[Items from a dataset]
★ ★ ★ ★ ★

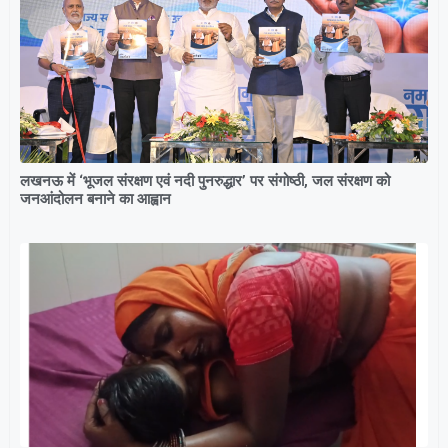
लखनऊ में ‘भूजल संरक्षण एवं नदी पुनरुद्धार’ पर संगोष्ठी, जल संरक्षण को
जनआंदोलन बनाने का आह्वान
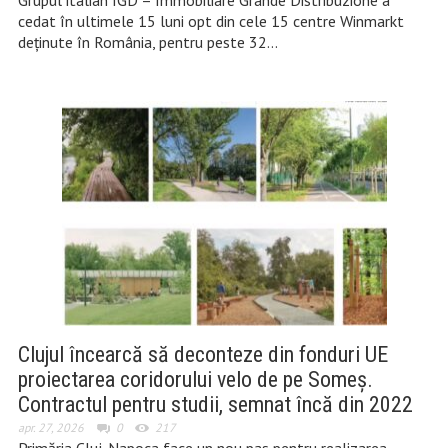
Grupul italian IGD – Immobiliare Grande Distribuzione a
cedat în ultimele 15 luni opt din cele 15 centre Winmarkt
deţinute în România, pentru peste 32…
Clujul încearcă să deconteze din fonduri UE
proiectarea coridorului velo de pe Someș.
Contractul pentru studii, semnat încă din 2022
apr. 27, 2026
0
217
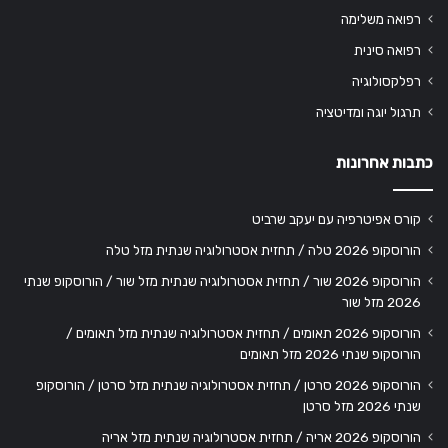
רפואה משלימה
רפואה סינית
רפלקסולוגיה
תרגול יוגה ומדיטציה
כתבות אחרונות
קורס אפיטרפיה עם יעקב שרביט
הורוסקופ 2026 טלה / תחזית אסטרולוגיה שנתית מזל טלה
הורוסקופ 2026 שור / תחזית אסטרולוגיה שנתית מזל שור / הורוסקופ שנתי
2026 מזל שור
הורוסקופ 2026 תאומים / תחזית אסטרולוגיה שנתית מזל תאומים /
הורוסקופ שנתי 2026 מזל תאומים
הורוסקופ 2026 סרטן / תחזית אסטרולוגיה שנתית מזל סרטן / הורוסקופ
שנתי 2026 מזל סרטן
הורוסקופ 2026 אריה / תחזית אסטרולוגיה שנתית מזל אריה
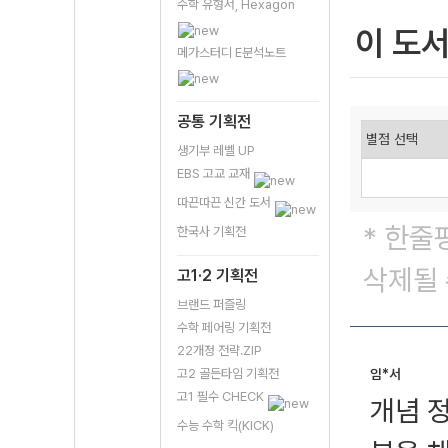
수학 유형서, Hexagon
이 도
메가스터디 E분석노트
공통 기획전
생기부 레벨 UP
EBS 고교 교재
따끈따끈 신간 도서
* 한줄
한국사 기획전
삭제될 
고1·2 기획전
브랜드 퍼즐링
수학 페어링 기획전
22개정 전략.ZIP
고2 골든타임 기획전
임*서
고1 필수 CHECK
개념 
수능 수학 킥(KICK)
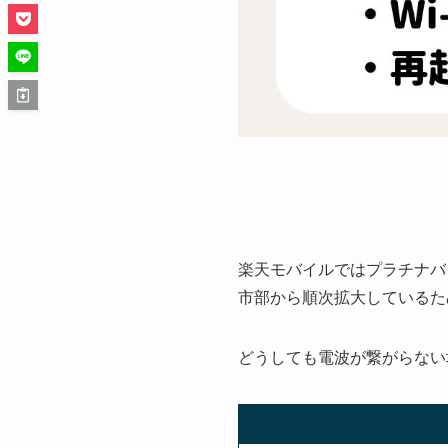
楽天モバイルではプラチナバ
市部から順次拡大しているた
どうしても電波が繋がらない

★ ★ ★ ★ ★

Prompt: No pictures go in the copy. Retype exactly the lines from the one with "수능 수학 킥(KICK)" through the last line of the entries above, both included, and nothing more.

Result:
수능 수학 킥(KICK)
楽天モバイルではプラチナバ
市部から順次拡大しているた
どうしても電波が繋がらない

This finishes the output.